> **DIRECTIONS**
Whenever the word "info" turns up in a line below, that line should be copied.

> **MATERIAL PROVIDED**
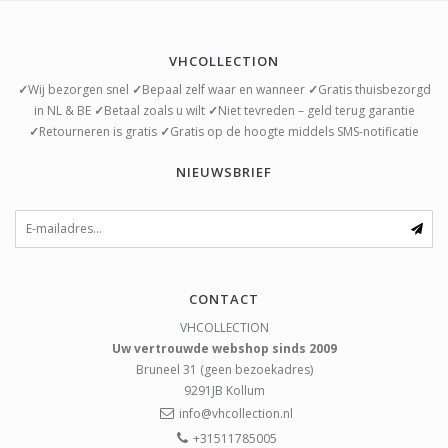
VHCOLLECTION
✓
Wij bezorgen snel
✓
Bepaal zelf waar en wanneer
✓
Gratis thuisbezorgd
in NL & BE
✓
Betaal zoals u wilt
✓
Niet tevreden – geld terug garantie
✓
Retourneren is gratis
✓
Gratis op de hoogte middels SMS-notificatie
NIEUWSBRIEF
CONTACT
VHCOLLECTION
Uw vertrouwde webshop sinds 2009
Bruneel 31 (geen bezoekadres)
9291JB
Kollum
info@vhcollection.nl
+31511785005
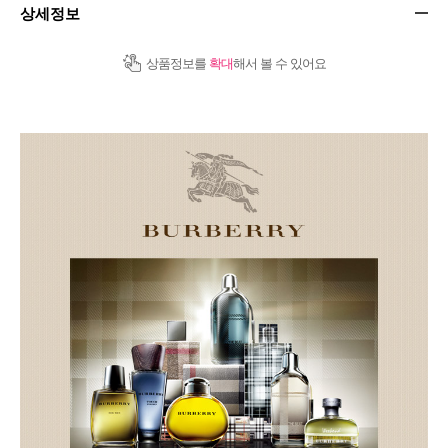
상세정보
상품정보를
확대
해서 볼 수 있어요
---
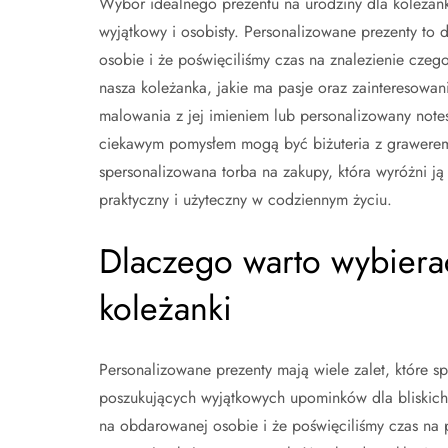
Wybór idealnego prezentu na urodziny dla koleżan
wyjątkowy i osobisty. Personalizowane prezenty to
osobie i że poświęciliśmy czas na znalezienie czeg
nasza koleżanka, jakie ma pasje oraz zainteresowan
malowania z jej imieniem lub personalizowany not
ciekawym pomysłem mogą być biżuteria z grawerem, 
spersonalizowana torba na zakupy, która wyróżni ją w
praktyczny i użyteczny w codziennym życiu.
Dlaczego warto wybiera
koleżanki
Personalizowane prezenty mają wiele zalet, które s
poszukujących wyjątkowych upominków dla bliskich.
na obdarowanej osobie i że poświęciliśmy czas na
...
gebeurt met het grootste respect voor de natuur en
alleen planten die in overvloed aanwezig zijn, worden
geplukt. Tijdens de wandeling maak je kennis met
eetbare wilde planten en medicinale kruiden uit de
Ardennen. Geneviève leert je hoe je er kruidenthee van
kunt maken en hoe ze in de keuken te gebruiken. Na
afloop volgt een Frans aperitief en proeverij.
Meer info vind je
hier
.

> **SOLVED EXERCISE**
info@vhcollection.nl
Meer info vind je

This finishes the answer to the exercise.